Sunday, March 29, 2015

Mornings In Jenin



A review of the novel “Mornings in Jenin”
by Susan Abulhawa, published by Bloomsbury

While we see news from the Middle East almost every day, rarely do we see a description or a history of the people known as Palestinians.  Susan Abulhawa has dealt with this problem in her novel Mornings in Jenin.  This is the story of a Palestinian family from before the formation of the state of Israel in 1948, all the way up to the present reality.   

The title of a previous edition of this book was, The Scar of David.  David is the brother of the main character of the book, Amal Abulheja.  David, who’s initial name was Ismael, had a scar on his face and was kidnapped by an Israeli soldier in 1948.  This is when Ismael became David and was raised in an Israeli family.

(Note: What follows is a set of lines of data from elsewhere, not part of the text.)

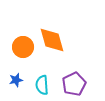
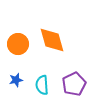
orange circle: moved 5 px left, 3 px up
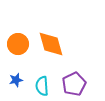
orange diamond: moved 1 px left, 4 px down
cyan semicircle: moved 1 px down
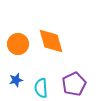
orange diamond: moved 3 px up
cyan semicircle: moved 1 px left, 2 px down
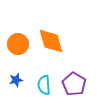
purple pentagon: rotated 15 degrees counterclockwise
cyan semicircle: moved 3 px right, 3 px up
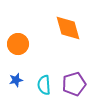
orange diamond: moved 17 px right, 13 px up
purple pentagon: rotated 25 degrees clockwise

This story starts out in the Palestinian farming village of Ein Hod.  Like farmers from around the world, the people of Ein Hod had a special relationship to the land.  They knew all the work that is required to raise animals and to reap the harvests of olives as well as several other crops.  Although they had a long history of subjugation from the Ottomans and the British, their ancestors farmed the land of Ein Hod for 40 generations. 

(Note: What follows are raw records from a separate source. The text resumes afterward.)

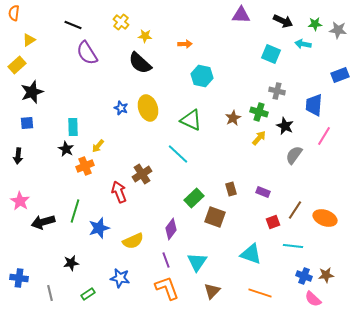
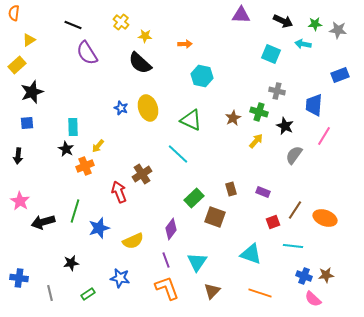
yellow arrow at (259, 138): moved 3 px left, 3 px down
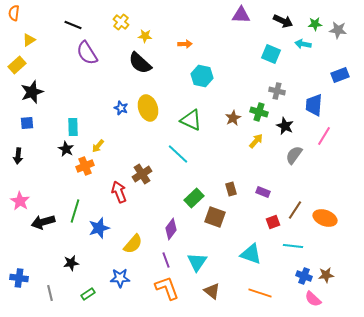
yellow semicircle at (133, 241): moved 3 px down; rotated 25 degrees counterclockwise
blue star at (120, 278): rotated 12 degrees counterclockwise
brown triangle at (212, 291): rotated 36 degrees counterclockwise
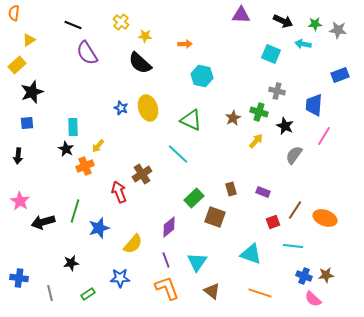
purple diamond at (171, 229): moved 2 px left, 2 px up; rotated 15 degrees clockwise
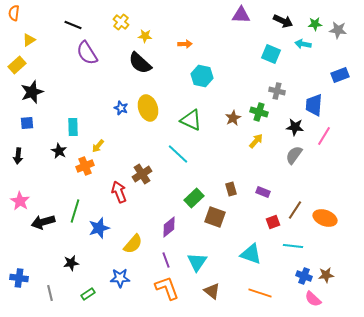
black star at (285, 126): moved 10 px right, 1 px down; rotated 18 degrees counterclockwise
black star at (66, 149): moved 7 px left, 2 px down
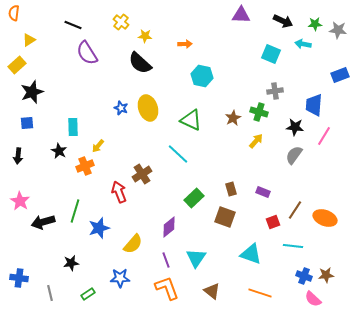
gray cross at (277, 91): moved 2 px left; rotated 21 degrees counterclockwise
brown square at (215, 217): moved 10 px right
cyan triangle at (197, 262): moved 1 px left, 4 px up
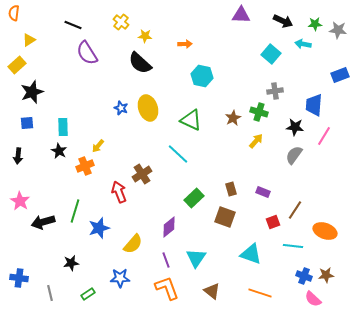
cyan square at (271, 54): rotated 18 degrees clockwise
cyan rectangle at (73, 127): moved 10 px left
orange ellipse at (325, 218): moved 13 px down
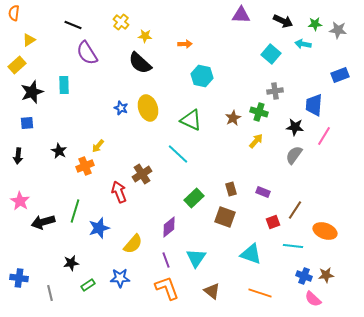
cyan rectangle at (63, 127): moved 1 px right, 42 px up
green rectangle at (88, 294): moved 9 px up
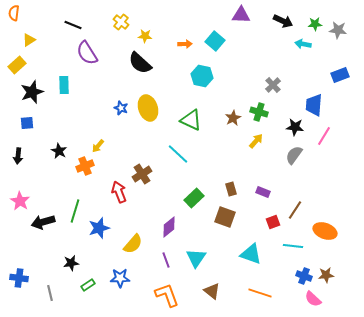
cyan square at (271, 54): moved 56 px left, 13 px up
gray cross at (275, 91): moved 2 px left, 6 px up; rotated 35 degrees counterclockwise
orange L-shape at (167, 288): moved 7 px down
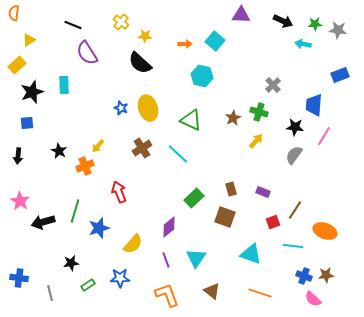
brown cross at (142, 174): moved 26 px up
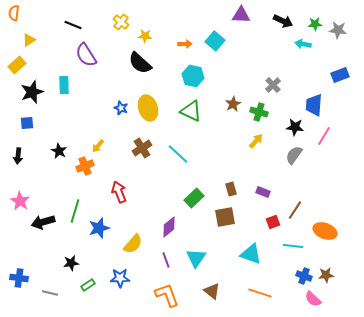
purple semicircle at (87, 53): moved 1 px left, 2 px down
cyan hexagon at (202, 76): moved 9 px left
brown star at (233, 118): moved 14 px up
green triangle at (191, 120): moved 9 px up
brown square at (225, 217): rotated 30 degrees counterclockwise
gray line at (50, 293): rotated 63 degrees counterclockwise
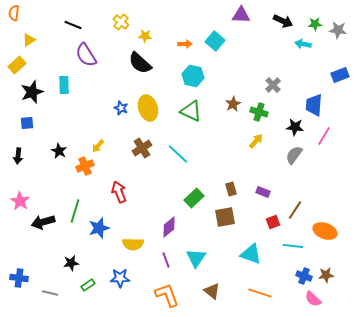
yellow semicircle at (133, 244): rotated 50 degrees clockwise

Then, in 1948 Israel became a nation.  Palestinians refer to this time as “el Nakba” or the catastrophe.  This is how Susan Abulhawa describes what this meant to the people of Ein Hod.  Yeya is Amal’s grandfather.

“Thus Yeya tallied forty generations of living, now stolen.  Forty generations worth of childbirth and funerals, weddings and dance, prayer and scrapped knees.  Forty generations of sin  and charity, of cooking, toiling and idling, of friendships and animosities and pacts, of rain and lovemaking.  Forty generations with their imprinted memories, secrets and scandals.  All carried away by the notion of entitlement of another people, who would settle in the vacancy and proclaim it all--all that was left in the way of architecture, orchards, wells, flowers, and charm--all of it as the heritage of Jewish foreigners arriving from Europe, Russia, the United States, and other corners of the globe.”

While we see how the theft of Palestinian land was a horrendous act, this is only the beginning of the story.  We see through the course of this book that there were more Israeli invasions in 1967, 1982, 2002, and an invasion not included in the book that occurred just last year. 

However, this is only one part of the story.  We also see how Amal’s brother was raised in an Israeli family.  How his mother experienced the horrors of a Nazi concentration camp.  We see how David was forced to serve in the Israeli armed forces, and how he and the person who claimed to be his father felt shame for the atrocities they committed.

This is the background to the meeting between Amal and her brother David in, of all places, the suburbs of Pennsylvania.  Amal and her family had endured atrocities, while David, and the man who pretended to be his father, committed some of those atrocities.

Here is where, out of the ruins of the nightmare of the Middle East, we can see some hope.  David and Amal learn to care for one another.  At first, neither wanted to accept that they were of the same family.  Then, when each learned the reality of the other, they would accept that they were brother and sister.

Clearly this is not the whole story and perhaps I’ve divulged too much already.  However, while the media routinely portrays Palestinians as mindless terrorists, the novel Morings in Jenin tells a completely different story. 

Understanding this story forces the reader to question the fact that every year the United States government gives Israel billions of dollars as an outright gift.  How can a government give so much money to a nation that has committed the horrors outlined in the book Mornings in Jenin?

Well, we might keep in mind that the native people of the United States were also forced off of land they had lived on for centuries.  In the year 1830 the United States government adopted a piece of legislation called The Indian Removal Law.  All Native Americans who lived east of the Mississippi River were forced to move to the Indian Territory in Oklahoma.  This land was also stolen from Native Americans after the Civil War.

Recently the US government built a wall to prevent immigrants from Mexico from entering this country.  This wall is similar to the wall that separates Israel from the Occupied Territories.  However, the native people from both the United States and Israel continue to experience systematic discrimination.


In other words, the story Mornings in Jenin isn’t just about a family living half way around the world.  This story is similar to the reality of what continues to transpire in a place called the United States of America.